WORK TO BE COMPLETED ▸
Copy out exactly, from the entries that follow, the line holding "TripNBikers", the line holding "beeinflussen können. Auch", and all lines between them, but no pictures.

DATASET ▸
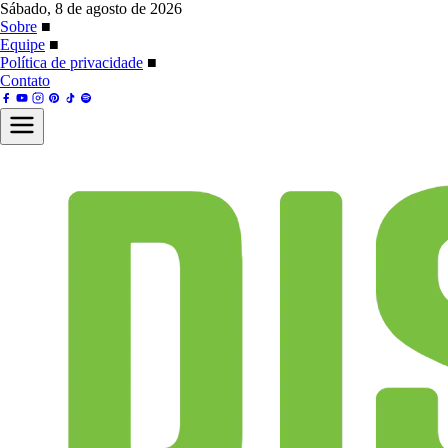
Sábado, 8 de agosto de 2026
Sobre
■
Equipe
■
Política de privacidade
■
Contato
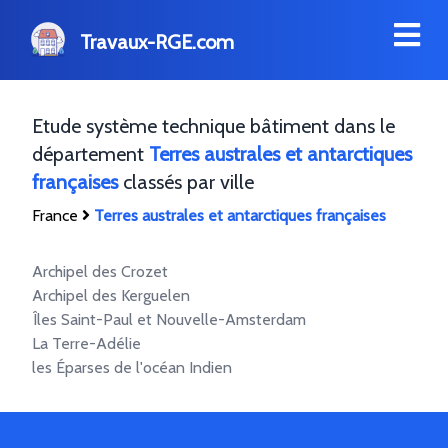
Travaux-RGE.com
Etude système technique bâtiment dans le
département
Terres australes et antarctiques
françaises
classés par ville
France
Terres australes et antarctiques françaises
Archipel des Crozet
Archipel des Kerguelen
Îles Saint-Paul et Nouvelle-Amsterdam
La Terre-Adélie
les Éparses de l'océan Indien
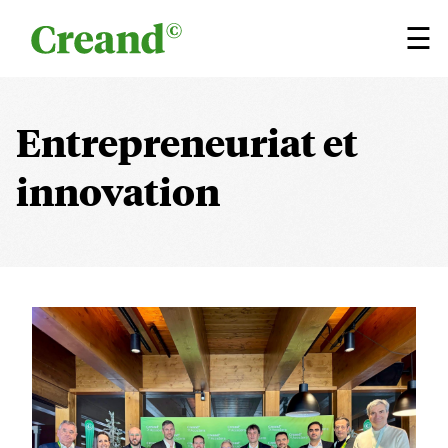
Aller au contenu
×
☰
Entrepreneuriat et
innovation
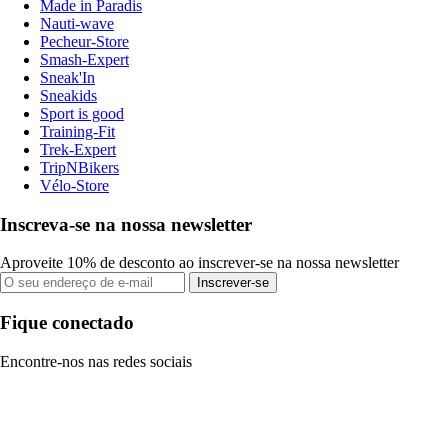
Made in Paradis
Nauti-wave
Pecheur-Store
Smash-Expert
Sneak'In
Sneakids
Sport is good
Training-Fit
Trek-Expert
TripNBikers
Vélo-Store
Inscreva-se na nossa newsletter
Aproveite 10% de desconto ao inscrever-se na nossa newsletter
Inscrever-se
Fique conectado
Encontre-nos nas redes sociais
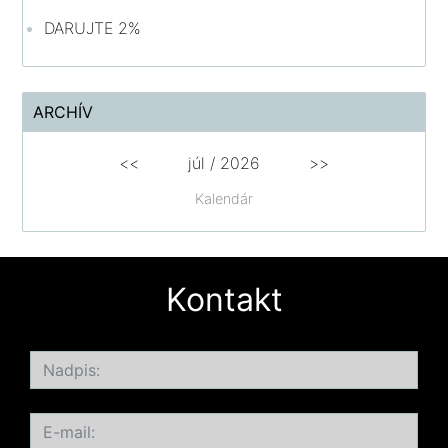
DARUJTE 2%
ARCHÍV
<<
júl /
2026
>>
Kalendár
Kontakt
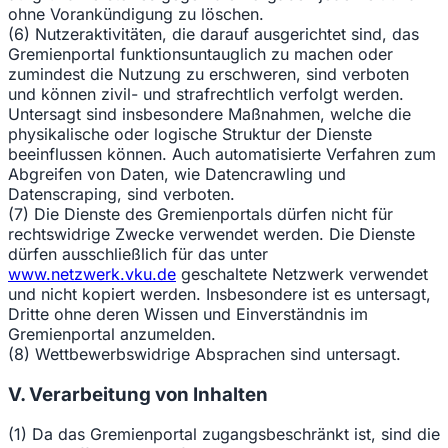
ohne Vorankündigung zu löschen.
(6) Nutzeraktivitäten, die darauf ausgerichtet sind, das
Gremienportal funktionsuntauglich zu machen oder
zumindest die Nutzung zu erschweren, sind verboten
und können zivil- und strafrechtlich verfolgt werden.
Untersagt sind insbesondere Maßnahmen, welche die
physikalische oder logische Struktur der Dienste
beeinflussen können. Auch automatisierte Verfahren zum
Abgreifen von Daten, wie Datencrawling und
Datenscraping, sind verboten.
(7) Die Dienste des Gremienportals dürfen nicht für
rechtswidrige Zwecke verwendet werden. Die Dienste
dürfen ausschließlich für das unter
www.netzwerk.vku.de
geschaltete Netzwerk verwendet
und nicht kopiert werden. Insbesondere ist es untersagt,
Dritte ohne deren Wissen und Einverständnis im
Gremienportal anzumelden.
(8) Wettbewerbswidrige Absprachen sind untersagt.
V. Verarbeitung von Inhalten
(1) Da das Gremienportal zugangsbeschränkt ist, sind die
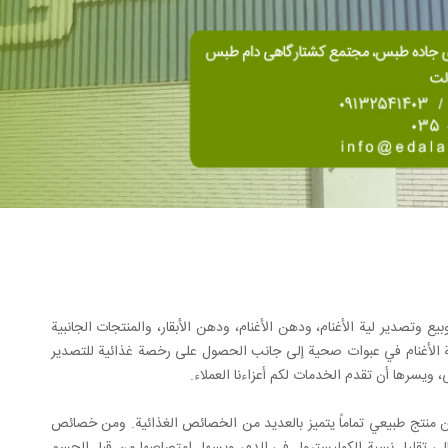
وتصدير لية الأغنام، ودهن الأغنام، ودهن الأبقار، والمنتجات الجانبية
 لية الأغنام في عبوات صحية إلى جانب الحصول على رخصة غذائية للتصدير
، ويسرها أن تقدم الخدمات لكم أعزاءنا العملاء.
عن منتج طبيعي تماماً يتميز بالعديد من الخصائص الغذائية. ومن خصائص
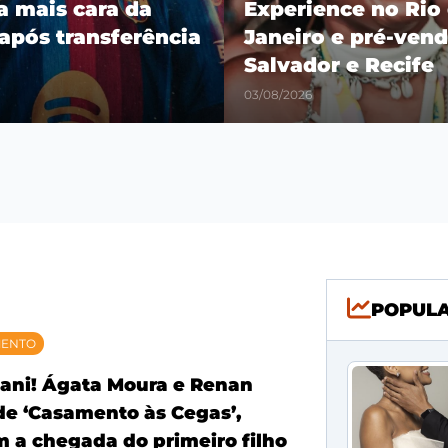
ra mais cara da
Experience no Rio
 após transferência
Janeiro e pré-vend
Salvador e Recife
03/08/2026
POPUL
MENTO
ani! Ágata Moura e Renan
 de ‘Casamento às Cegas’,
 a chegada do primeiro filho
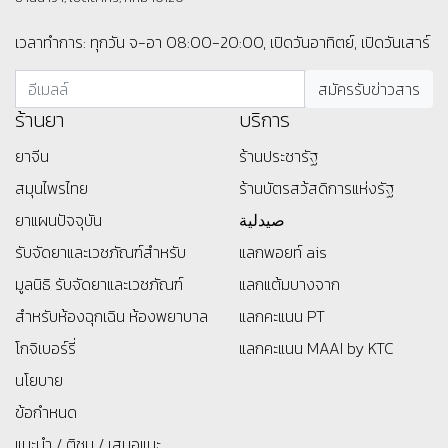
เวลาทำการ: ทุกวัน จ-อา 08:00-20:00, เปิดวันอาทิตย์, เปิดวันเสาร์
ร้านยา
บริการ
ยาจีน
ร้านประชารัฐ
สมุนไพรไทย
ร้านบัตรสว้สดิการแห่งรัฐ
ยาแผนปัจจุบัน
صيدلية
รับจัดยาและเวชภัณฑ์สำหรับ
แลกพอยท์ ais
มูลนิธิ
รับจัดยาและเวชภัณฑ์
แลกแต้มบางจาก
สำหรับห้องฉุกเฉิน ห้องพยาบาล
แลกคะแนน PT
โกจิเบอร์รี่
แลกคะแนน MAAI by KTC
นโยบาย
ข้อกำหนด
แนะนำ / ติชม / เสนอแนะ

EXERCISE OUTPUT ▸
TripNBikers
Vélo-Store
Inscreva-se na nossa newsletter
Aproveite 10% de desconto ao inscrever-se na nossa newsletter
Inscrever-se
Fique conectado
Encontre-nos nas redes sociais
DARUJTE 2%
ARCHÍV
<<
júl /
2026
>>
Kalendár
Kontakt
ohne Vorankündigung zu löschen.
(6) Nutzeraktivitäten, die darauf ausgerichtet sind, das
Gremienportal funktionsuntauglich zu machen oder
zumindest die Nutzung zu erschweren, sind verboten
und können zivil- und strafrechtlich verfolgt werden.
Untersagt sind insbesondere Maßnahmen, welche die
physikalische oder logische Struktur der Dienste
beeinflussen können. Auch automatisierte Verfahren zum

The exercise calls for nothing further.